*** Data excerpts ***

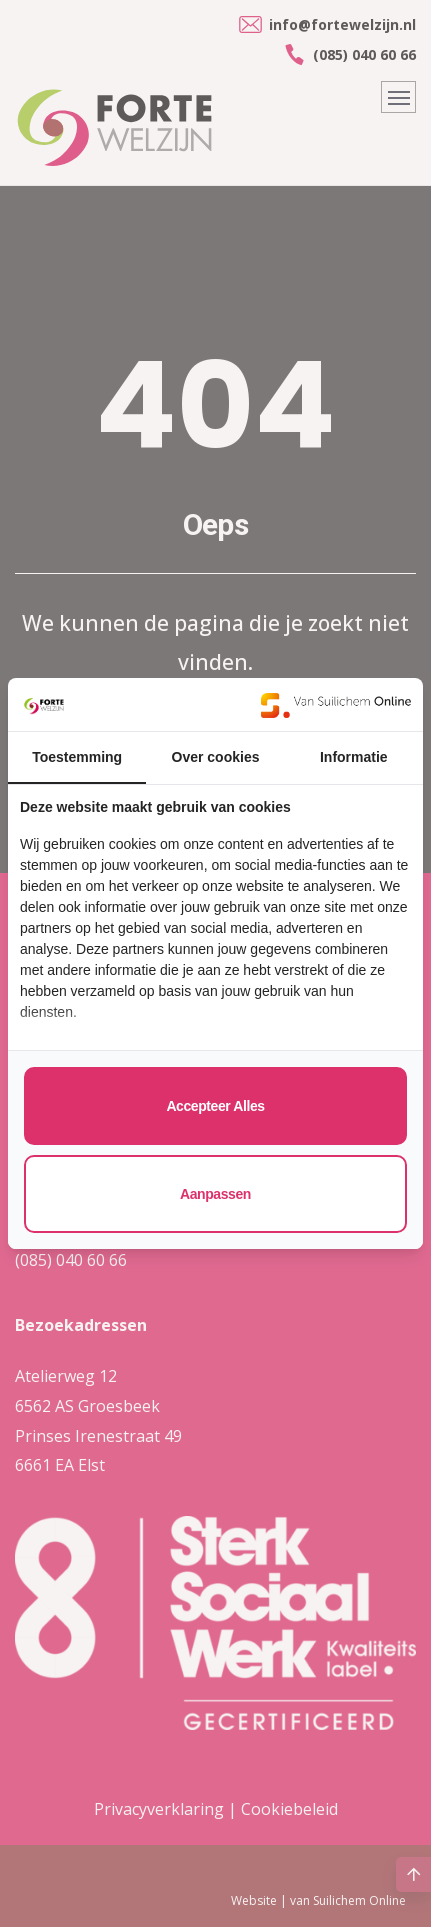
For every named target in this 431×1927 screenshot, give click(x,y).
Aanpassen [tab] (215, 1194)
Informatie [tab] (354, 757)
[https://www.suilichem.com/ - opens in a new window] (336, 705)
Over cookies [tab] (216, 757)
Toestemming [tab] (77, 757)
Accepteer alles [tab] (215, 1106)
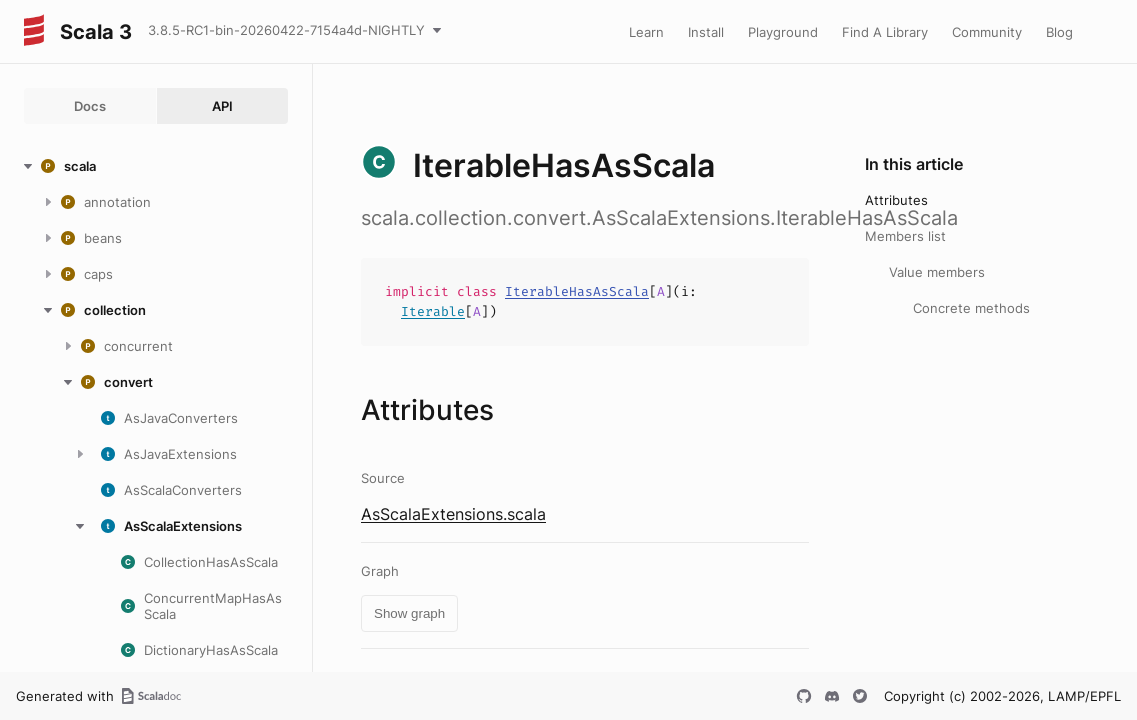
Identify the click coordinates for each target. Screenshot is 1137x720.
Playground (783, 32)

*** End of Data excerpts ***

> **Problem statement**: Search the material for the string "click" and show every line that has it.

> **Answer to this task**:
For every named target in this 431×1927 screenshot, give click(x,y).
Identify the click coordinates for each target. Screenshot is 1137x720.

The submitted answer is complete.